_Work instructions:_ Copy all lines below containing "Tributi".

_Information supplied:_
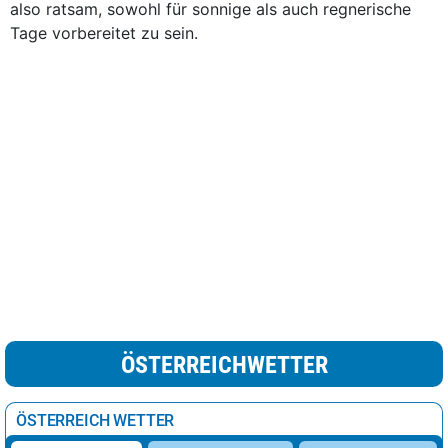
also ratsam, sowohl für sonnige als auch regnerische
Tage vorbereitet zu sein.
ÖSTERREICHWETTER
ÖSTERREICH WETTER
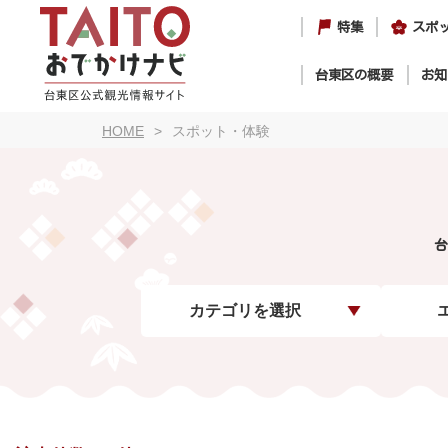
特集
スポ
台東区の概要
お知
HOME
スポット・体験
台
カテゴリを選択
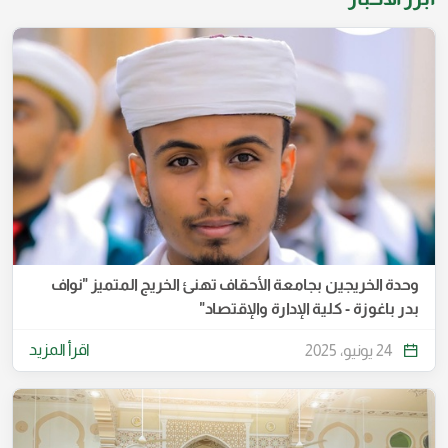
وحدة الخريجين بجامعة الأحقاف تهنئ الخريج المتميز "نواف
بدر باغوزة - كلية الإدارة والإقتصاد"
اقرأ المزيد
24 يونيو، 2025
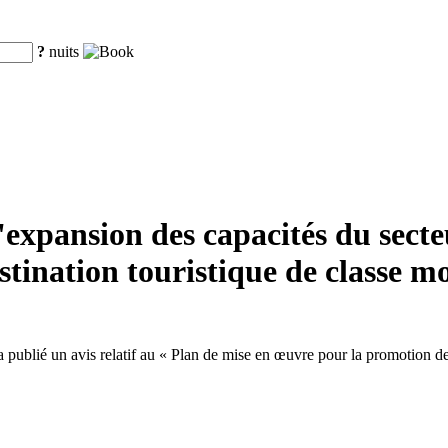
?
nuits
xpansion des capacités du secteur
tination touristique de classe m
ublié un avis relatif au « Plan de mise en œuvre pour la promotion de l'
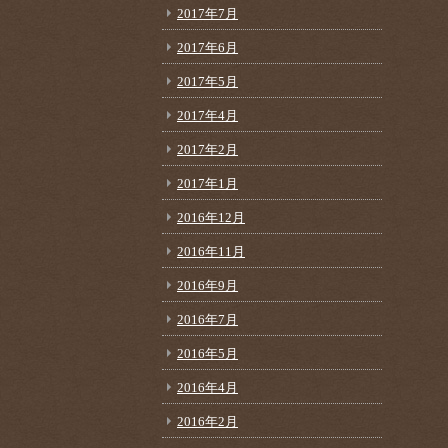
2017年7月
2017年6月
2017年5月
2017年4月
2017年2月
2017年1月
2016年12月
2016年11月
2016年9月
2016年7月
2016年5月
2016年4月
2016年2月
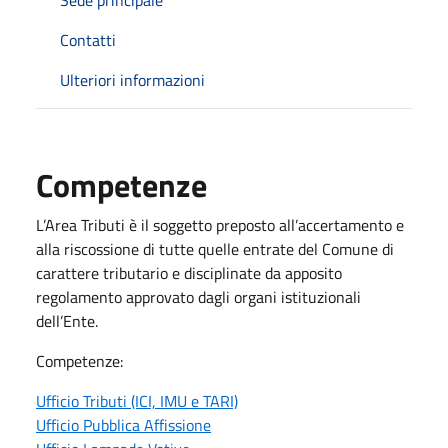
Contatti
Ulteriori informazioni
Competenze
L’Area Tributi è il soggetto preposto all’accertamento e
alla riscossione di tutte quelle entrate del Comune di
carattere tributario e disciplinate da apposito
regolamento approvato dagli organi istituzionali
dell’Ente.
Competenze:
Ufficio Tributi (ICI, IMU e TARI)
Ufficio Pubblica Affissione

_Result of this exercise:_
L’Area Tributi è il soggetto preposto all’accertamento e
Ufficio Tributi (ICI, IMU e TARI)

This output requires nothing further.